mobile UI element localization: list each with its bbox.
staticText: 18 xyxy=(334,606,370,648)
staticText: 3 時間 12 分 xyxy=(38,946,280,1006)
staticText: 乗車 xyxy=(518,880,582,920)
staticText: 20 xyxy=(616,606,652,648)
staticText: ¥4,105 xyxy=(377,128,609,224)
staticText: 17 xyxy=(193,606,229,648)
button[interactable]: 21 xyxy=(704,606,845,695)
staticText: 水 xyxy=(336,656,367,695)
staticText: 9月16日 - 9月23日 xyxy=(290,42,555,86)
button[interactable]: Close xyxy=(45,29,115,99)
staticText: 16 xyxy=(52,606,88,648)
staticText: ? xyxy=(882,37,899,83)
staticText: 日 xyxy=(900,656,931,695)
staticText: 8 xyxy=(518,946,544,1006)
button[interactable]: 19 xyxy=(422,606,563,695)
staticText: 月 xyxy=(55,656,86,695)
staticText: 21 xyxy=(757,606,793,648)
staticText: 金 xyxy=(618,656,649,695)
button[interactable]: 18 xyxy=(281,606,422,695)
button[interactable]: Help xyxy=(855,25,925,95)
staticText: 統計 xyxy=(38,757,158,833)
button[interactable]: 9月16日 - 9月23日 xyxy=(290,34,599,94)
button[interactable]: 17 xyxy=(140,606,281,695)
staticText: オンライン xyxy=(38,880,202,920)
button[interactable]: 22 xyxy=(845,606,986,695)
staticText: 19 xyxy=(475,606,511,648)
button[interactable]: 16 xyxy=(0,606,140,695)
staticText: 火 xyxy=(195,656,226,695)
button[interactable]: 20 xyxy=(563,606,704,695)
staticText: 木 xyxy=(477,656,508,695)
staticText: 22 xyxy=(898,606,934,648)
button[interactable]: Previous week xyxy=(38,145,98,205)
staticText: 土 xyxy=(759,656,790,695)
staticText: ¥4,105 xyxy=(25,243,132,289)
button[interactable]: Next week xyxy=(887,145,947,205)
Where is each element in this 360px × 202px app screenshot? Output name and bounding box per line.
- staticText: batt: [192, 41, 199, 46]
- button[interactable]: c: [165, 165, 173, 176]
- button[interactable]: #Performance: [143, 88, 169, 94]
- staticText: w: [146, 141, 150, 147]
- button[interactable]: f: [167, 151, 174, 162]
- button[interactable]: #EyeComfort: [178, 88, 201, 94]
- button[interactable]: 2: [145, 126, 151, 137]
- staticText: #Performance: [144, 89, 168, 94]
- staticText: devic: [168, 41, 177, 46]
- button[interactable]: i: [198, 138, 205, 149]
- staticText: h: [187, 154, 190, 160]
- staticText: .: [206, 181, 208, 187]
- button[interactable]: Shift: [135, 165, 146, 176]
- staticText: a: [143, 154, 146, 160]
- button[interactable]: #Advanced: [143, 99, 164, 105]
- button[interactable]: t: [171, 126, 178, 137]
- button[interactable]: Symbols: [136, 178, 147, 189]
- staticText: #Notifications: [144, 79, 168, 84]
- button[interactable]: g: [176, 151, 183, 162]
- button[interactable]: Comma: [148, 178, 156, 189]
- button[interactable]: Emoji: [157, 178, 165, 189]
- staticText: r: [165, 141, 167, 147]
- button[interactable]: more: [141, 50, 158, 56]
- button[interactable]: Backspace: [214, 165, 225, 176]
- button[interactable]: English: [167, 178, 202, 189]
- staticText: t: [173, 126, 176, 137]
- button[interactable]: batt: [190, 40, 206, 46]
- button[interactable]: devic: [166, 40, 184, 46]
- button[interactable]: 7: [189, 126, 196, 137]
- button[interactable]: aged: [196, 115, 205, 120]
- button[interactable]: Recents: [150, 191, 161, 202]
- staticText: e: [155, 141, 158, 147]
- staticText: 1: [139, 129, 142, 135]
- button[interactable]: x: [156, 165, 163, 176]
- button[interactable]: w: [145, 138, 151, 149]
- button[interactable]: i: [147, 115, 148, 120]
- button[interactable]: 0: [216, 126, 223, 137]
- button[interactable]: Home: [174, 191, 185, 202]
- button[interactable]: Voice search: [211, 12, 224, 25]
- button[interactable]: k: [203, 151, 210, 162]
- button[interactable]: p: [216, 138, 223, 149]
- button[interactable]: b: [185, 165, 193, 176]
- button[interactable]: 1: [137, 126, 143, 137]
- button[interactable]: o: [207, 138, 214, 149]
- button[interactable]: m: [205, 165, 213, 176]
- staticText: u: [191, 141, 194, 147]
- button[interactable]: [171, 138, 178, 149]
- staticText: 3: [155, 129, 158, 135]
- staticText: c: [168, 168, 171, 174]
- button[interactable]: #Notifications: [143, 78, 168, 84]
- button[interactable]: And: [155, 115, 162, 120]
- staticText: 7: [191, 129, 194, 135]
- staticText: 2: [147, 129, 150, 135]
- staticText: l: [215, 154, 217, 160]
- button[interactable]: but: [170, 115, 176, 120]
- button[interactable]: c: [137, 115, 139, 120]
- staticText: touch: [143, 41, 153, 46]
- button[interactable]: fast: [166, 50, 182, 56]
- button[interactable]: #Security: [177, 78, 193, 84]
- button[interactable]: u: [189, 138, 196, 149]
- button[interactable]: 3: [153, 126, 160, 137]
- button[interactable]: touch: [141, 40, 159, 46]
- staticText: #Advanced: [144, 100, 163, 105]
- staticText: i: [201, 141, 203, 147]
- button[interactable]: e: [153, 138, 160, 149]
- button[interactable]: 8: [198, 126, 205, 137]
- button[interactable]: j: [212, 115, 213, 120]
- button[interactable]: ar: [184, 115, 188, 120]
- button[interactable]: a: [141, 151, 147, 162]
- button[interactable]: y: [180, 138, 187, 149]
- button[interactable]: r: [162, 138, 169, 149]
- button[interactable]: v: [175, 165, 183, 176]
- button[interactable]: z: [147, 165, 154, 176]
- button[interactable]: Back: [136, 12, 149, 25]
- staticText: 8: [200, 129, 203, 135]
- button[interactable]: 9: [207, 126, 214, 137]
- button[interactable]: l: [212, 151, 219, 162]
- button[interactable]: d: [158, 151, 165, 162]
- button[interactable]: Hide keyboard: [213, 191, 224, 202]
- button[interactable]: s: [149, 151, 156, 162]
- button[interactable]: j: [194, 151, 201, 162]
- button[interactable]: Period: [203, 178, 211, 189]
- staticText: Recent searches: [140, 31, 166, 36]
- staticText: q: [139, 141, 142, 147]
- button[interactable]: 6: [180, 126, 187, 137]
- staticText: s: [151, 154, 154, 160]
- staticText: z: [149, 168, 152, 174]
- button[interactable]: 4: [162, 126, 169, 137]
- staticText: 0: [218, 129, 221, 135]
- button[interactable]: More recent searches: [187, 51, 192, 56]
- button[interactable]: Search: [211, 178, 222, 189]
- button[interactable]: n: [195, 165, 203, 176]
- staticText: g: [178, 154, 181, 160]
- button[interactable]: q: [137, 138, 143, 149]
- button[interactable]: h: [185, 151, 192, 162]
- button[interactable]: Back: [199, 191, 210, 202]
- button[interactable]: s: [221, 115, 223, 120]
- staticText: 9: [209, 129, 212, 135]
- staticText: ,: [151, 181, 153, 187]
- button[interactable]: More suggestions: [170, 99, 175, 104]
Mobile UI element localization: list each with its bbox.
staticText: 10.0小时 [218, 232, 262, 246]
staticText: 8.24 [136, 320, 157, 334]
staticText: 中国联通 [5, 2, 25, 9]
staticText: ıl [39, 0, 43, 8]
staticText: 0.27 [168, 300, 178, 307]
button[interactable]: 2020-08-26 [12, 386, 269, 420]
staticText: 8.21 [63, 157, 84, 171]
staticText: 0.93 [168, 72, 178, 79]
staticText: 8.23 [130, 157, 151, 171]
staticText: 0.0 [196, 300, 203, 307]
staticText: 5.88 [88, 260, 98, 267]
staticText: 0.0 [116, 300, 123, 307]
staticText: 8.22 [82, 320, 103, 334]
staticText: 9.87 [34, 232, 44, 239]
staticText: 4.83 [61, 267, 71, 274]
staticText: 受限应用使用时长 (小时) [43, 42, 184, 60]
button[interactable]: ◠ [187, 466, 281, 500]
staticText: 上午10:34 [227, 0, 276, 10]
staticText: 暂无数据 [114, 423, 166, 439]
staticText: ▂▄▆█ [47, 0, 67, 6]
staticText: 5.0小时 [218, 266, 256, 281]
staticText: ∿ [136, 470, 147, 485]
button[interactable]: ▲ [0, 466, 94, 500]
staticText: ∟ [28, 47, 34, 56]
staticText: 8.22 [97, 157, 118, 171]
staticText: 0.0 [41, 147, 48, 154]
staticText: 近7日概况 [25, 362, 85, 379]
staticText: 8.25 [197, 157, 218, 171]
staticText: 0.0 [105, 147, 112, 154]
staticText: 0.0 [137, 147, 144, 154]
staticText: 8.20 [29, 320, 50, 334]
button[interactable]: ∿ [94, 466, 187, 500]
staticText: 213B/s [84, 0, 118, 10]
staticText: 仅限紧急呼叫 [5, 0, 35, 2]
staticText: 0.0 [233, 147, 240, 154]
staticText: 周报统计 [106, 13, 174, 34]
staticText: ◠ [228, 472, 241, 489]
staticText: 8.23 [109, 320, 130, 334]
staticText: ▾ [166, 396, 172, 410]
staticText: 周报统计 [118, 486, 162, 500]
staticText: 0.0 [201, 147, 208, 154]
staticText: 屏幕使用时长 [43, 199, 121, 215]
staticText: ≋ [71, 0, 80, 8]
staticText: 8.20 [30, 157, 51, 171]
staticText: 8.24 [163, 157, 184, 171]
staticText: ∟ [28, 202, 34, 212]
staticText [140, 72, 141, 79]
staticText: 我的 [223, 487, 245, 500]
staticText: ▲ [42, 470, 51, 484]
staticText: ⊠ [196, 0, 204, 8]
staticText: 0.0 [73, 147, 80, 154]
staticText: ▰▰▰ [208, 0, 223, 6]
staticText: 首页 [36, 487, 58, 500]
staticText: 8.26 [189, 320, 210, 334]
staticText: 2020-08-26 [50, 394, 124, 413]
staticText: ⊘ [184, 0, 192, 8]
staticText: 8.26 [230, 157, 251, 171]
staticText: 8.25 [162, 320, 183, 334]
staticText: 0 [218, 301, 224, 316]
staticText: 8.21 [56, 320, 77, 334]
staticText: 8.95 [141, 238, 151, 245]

========

Task directions: Using the data above, tally each line that contains "batt". Write only the total.

Answer area: 2